30.4.10

Da série: "a luz no fim do túnel é um trem vindo pra cá..." 43

Não é de hoje que as operadoras de telefonia importunam seus clientes. Isso não me espanta. O que me espanta é o fato de que essas empresas parecem se empenhar - e muito - para deixar clara sua completa incompetência de gerir os relacionamentos com seus clientes. Isso sem falar na qualidade dos serviços prestados. Ontem, protagonizei um desses momentos que chegam a ser engraçados, de tão absurdos. De um lado da linha, uma funcionária do setor de cobrança da Vivo. Do outro, eu.
Vamos aos fatos: a operadora me ofereceu 50% de desconto na fatura do meu modem 3G. E abril seria o último mês da promoção. Só que, mostrando que realmente é bem viva, a empresa me enviou uma fatura sem qualquer indício de abatimento. Como também não tô morto, liguei há duas semanas, reclamei e uma atendente me alertou que uma nova fatura, com os valores corretos, seria enviada pra mim em cinco dias úteis.
Como cumprir prazos não é o forte dessas companhias telefônicas - é impressionante!- a nova fatura não chegou. E eu também não liguei...
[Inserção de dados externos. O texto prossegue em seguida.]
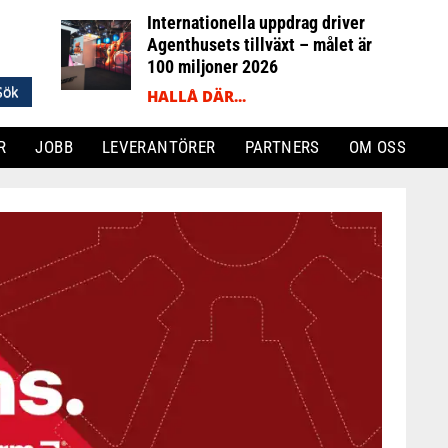
Internationella uppdrag driver
Agenthusets tillväxt – målet är
100 miljoner 2026
HALLÅ DÄR...
R
JOBB
LEVERANTÖRER
PARTNERS
OM OSS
Ontem, a atendente ligou para o telefone da minha casa:
- Senhor Murilo, aqui é Leââândra, da Central de Cobrança da Vivo. O senhor poderia estar me confirmââândo a data de vencimêêêinto de sua fatura?
Atendi à solicitação. E Leâââândra prosseguiu:
- Senhor Murilo, é que eu estou verificââândo aqui no meu sistema que sua fatura do mês de abril se encontra em aberrrto.
- Sim - concordei - eu tenho direito a um desconto e vocês me enviaram a fatura sem considerar esse abatimento. Liguei, reclamei e vocês ficaram de me enviar uma nova fatura. Mas não chegou...
- Só um momêêêinto, senhor Murilo.
Milagrosamente, vejam vocês, esse momêêêinto foi, de fato, só um momento. E logo Leââândra retornou à ligação:
- Senhor, não há registro dessa sua ligaçããão em nosso sistema...
Aí meu humor passou a fazer companhia às araras azuis e aos micos-leões-dourados: entrou em extinção:
- Leandra, então você pode ouvir a gravação da ligação que eu fiz. Foi há umas duas semanas.
- É que não há registro...
- Olha, vocês não dizem que gravam as ligações sempre que a gente liga praí? Então, tem que ouvir! Porque só gravar não serve de nada! Uma gravação que não é escutada não tem sentido, né?
Pressionada, Leââândra recorreu a saída utilizada por 10 entre 10 operadores de telemarketing em momentos de tensão:
- Só um momêêêinto, senhor Murilo.
Ela foi novamente rápida. Nem botou aquela musiquinha intragável pra eu ouvir.
- Senhor, eu vou estar registrââândo aqui no meu sistema a pendência de envio da fatura com o valor correto pro senhor, com os cinquêêêinta por cêêêinto de desconto. Mas seria interessante que o senhor ligasse novamente pra nossa central para reforçar o pedido...
Aí foi demais pra mim:
- Leandra, você não trabalha na Vivo?
- Sim, senhor.
- E a sua solicitação não basta?
- Senhor, seria interessante que o senhor fizesse a solicitação.
- Sim, eu entendo. Tão interessante que eu já fiz, há 15 dias. E vocês a ignoraram. Olha, eu não vou ligar! O atendimento da Vivo anda péssimo e ninguém consegue ser atendido com menos de 30 minutos de espera. E eu não tenho esse tempo pra fazer de novo uma solicitação que eu já fiz e vocês resolveram desprezar!
Leââândra era educada. Soube me ouvir com tranquilidade. Mas sempre apoiada na técnica do "momento lexotan", achando que ia me acalmar na base das interrupções...
- Eu entendo - ela disse - Só um momêêêinto.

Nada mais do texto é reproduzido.